Moody’s Analytics Predicts One of the Longest Economic Expansions in History
Moody's Analytics, a leading provider of economic forecasts, expects the current US economic expansion to be one of the longest in history, as jobs continue to grow, wages revive, and households and businesses balance sheets strengthen.
“Identifying threats from the shadow system to the broader financial system and macroeconomy won’t be easy”
“Expansions generally end when an economy overheats and exposes overextended households, businesses and financial institutions,” says Mark Zandi, Managing Director and Chief Economist at Moody’s Analytics. “This usually happens when the labor market is at full employment, businesses are operating beyond capacity, inflation pressures develop and interest rates surge.
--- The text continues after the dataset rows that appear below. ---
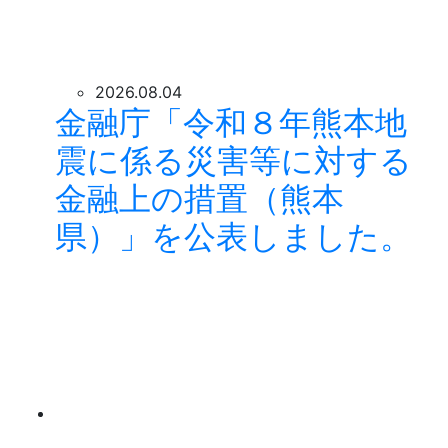
2026.08.04
金融庁「令和８年熊本地
震に係る災害等に対する
金融上の措置（熊本
県）」を公表しました。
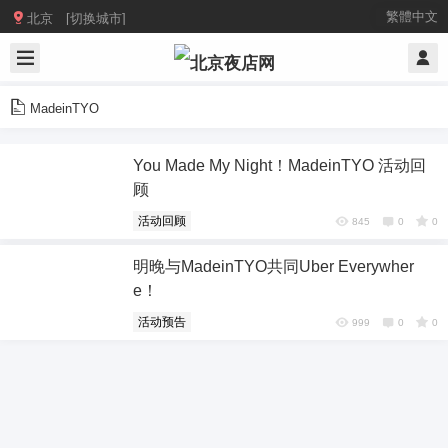

繁體中文
北京 [切换城市]
MadeinTYO
You Made My Night！MadeinTYO 活动回
顾
活动回顾
845
0
0
明晚与MadeinTYO共同Uber Everywher
e！
活动预告
999
0
0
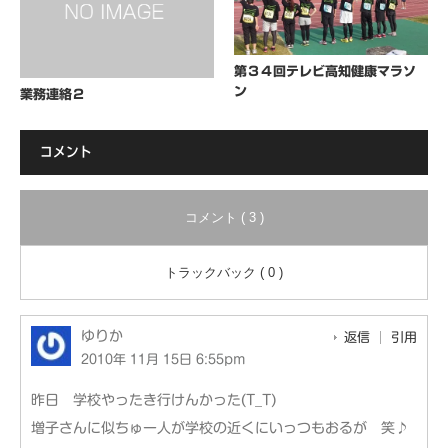
第３４回テレビ高知健康マラソ
ン
業務連絡２
コメント
コメント ( 3 )
トラックバック ( 0 )
ゆりか
返信
引用
2010年 11月 15日 6:55pm
昨日 学校やったき行けんかった(T_T)
増子さんに似ちゅー人が学校の近くにいっつもおるが 笑♪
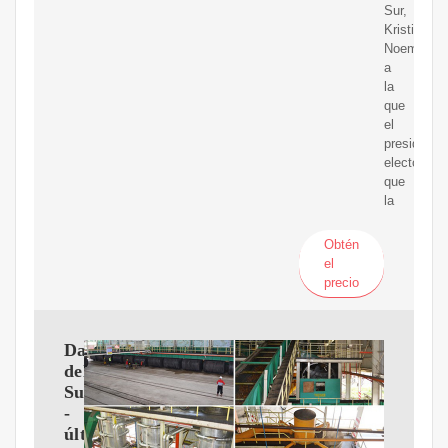
Sur,
Kristi
Noem,
a
la
que
el
presidente
electo,
que
la
Obtén
el
precio
Dakota
del
Sur
-
últimas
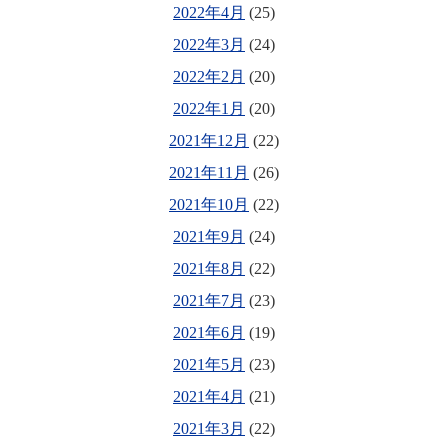
2022年4月
(25)
2022年3月
(24)
2022年2月
(20)
2022年1月
(20)
2021年12月
(22)
2021年11月
(26)
2021年10月
(22)
2021年9月
(24)
2021年8月
(22)
2021年7月
(23)
2021年6月
(19)
2021年5月
(23)
2021年4月
(21)
2021年3月
(22)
The expansion we’re experiencing now is far from any of this.”
According to the firm’s March report, “US Macro Outlook: A Long Expansion,” households have deleveraged dramatically, with their indebtedness down almost 10% from the peak during the Great Recession. Businesses are borrowing more aggressively, with corporate bond issuance robust and commercial and industrial lending by banks expanding at a double-digit pace. Corporate profitability and businesses’ capacity to service debt have also improved. According to Zandi, this shows that the economic expansion is firmly entrenched.
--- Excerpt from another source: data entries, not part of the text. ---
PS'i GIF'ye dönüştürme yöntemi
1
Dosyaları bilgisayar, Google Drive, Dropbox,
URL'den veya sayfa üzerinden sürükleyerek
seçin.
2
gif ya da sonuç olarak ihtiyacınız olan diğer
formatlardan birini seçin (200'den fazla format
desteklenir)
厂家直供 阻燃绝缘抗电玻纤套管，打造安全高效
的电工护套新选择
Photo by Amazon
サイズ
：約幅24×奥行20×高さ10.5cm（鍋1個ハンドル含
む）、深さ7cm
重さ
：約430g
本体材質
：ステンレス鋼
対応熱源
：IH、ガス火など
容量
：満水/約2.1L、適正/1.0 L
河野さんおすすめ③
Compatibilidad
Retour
Moreover, the Federal Reserve’s recent stress test indicate a strengthened banking system, exemplified by banks’ rising capital ratios.
Risks to the financial system and the economic expansion, however, are moving into shadow banking. To meet higher capital requirements and manage regulatory risk, systemically important banks are exiting businesses such as first-mortgage lending, while smaller and less regulated non-bank entities fill the void.
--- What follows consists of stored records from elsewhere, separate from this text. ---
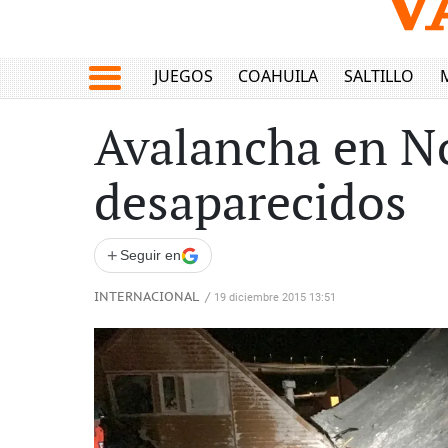
JUEGOS
COAHUILA
SALTILLO
Avalancha en N
desaparecidos
+
Seguir en
INTERNACIONAL
/
19 diciembre 2015 13:51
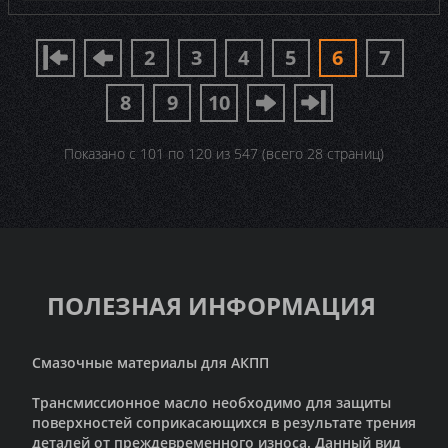
2
3
4
5
6
7
8
9
10
Показано с 101 по 120 из 547 (всего 28 страниц)
ПОЛЕЗНАЯ ИНФОРМАЦИЯ
Смазочные материалы для АКПП
Трансмиссионное масло необходимо для защиты
поверхностей соприкасающихся в результате трения
деталей от преждевременного износа. Данный вид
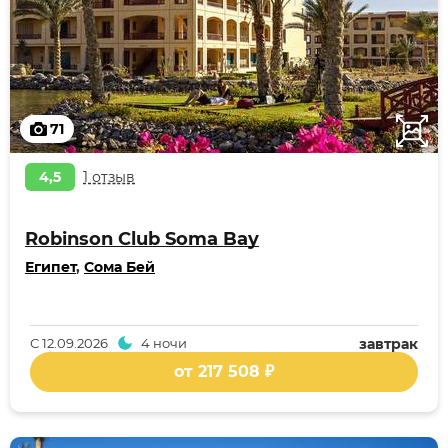
71
4,5
1 отзыв
Robinson Club Soma Bay
Египет
,
Сома Бей
С
12.09.2026
4 ночи
завтрак
от 217 508 ₽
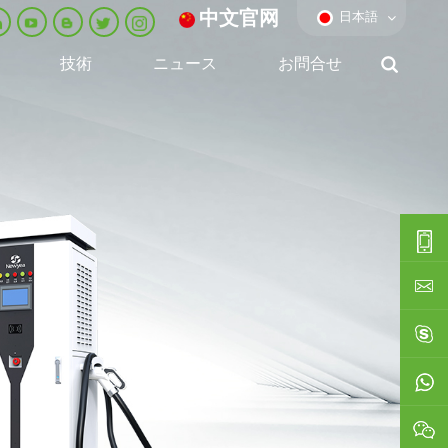
中文官网
日本語
技術
ニュース
お問合せ
0086-
0592-
export
688229
linda03
0086138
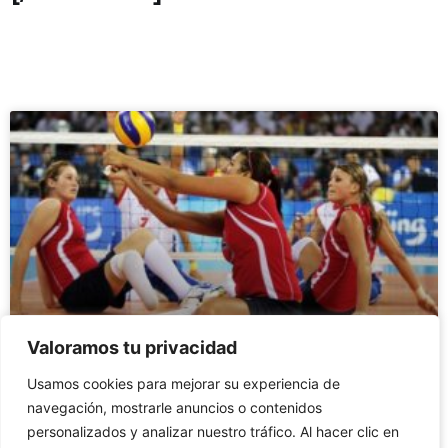
Valoramos tu privacidad
ASÍ ES EL GRUPO AL QUE SE
Usamos cookies para mejorar su experiencia de
ENFRENTARÁ ESPAÑA EN LA
navegación, mostrarle anuncios o contenidos
FASE DE GRUPOS DE LOS
personalizados y analizar nuestro tráfico. Al hacer clic en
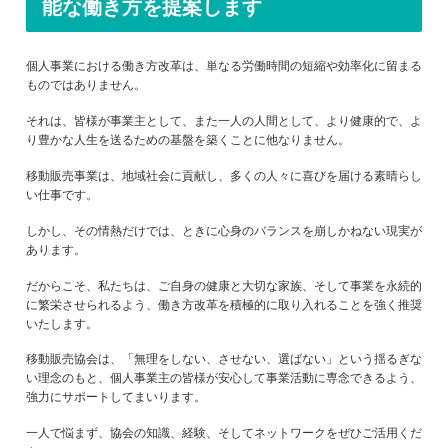
能な働き方を提案します
個人事業における働き方改革は、単なる労働時間の短縮や効率化に留まる
ものではありません。
それは、皆様が事業主として、また一人の人間として、より健康的で、よ
り豊かな人生を送るための基盤を築くことに他なりません。
移動販売事業は、地域社会に貢献し、多くの人々に喜びを届ける素晴らし
い仕事です。
しかし、その情熱だけでは、ときに心身のバランスを崩しかねない現実が
あります。
だからこそ、私たちは、ご自身の健康と大切な家族、そして事業を永続的
に繁栄させられるよう、働き方改革を積極的に取り入れることを強く推奨
いたします。
移動販売協会は、「無理をしない、させない、選ばない」という揺るぎな
い理念のもと、個人事業主の皆様が安心して事業活動に専念できるよう、
強力にサポートしてまいります。
一人で悩まず、協会の知識、経験、そしてネットワークをぜひご活用くだ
The exit of the bigger banks will benefit smaller lenders, but gauging the risks posed by less transparent institutions will be a challenge. These institutions provide at least as much credit to the economy as the banks do, but are more difficult to track.
“Identifying threats from the shadow system to the broader financial system and macroeconomy won’t be easy,” says Zandi. “But any problem that could halt the economic expansion is likely still far off. This expansion has a long way to run.”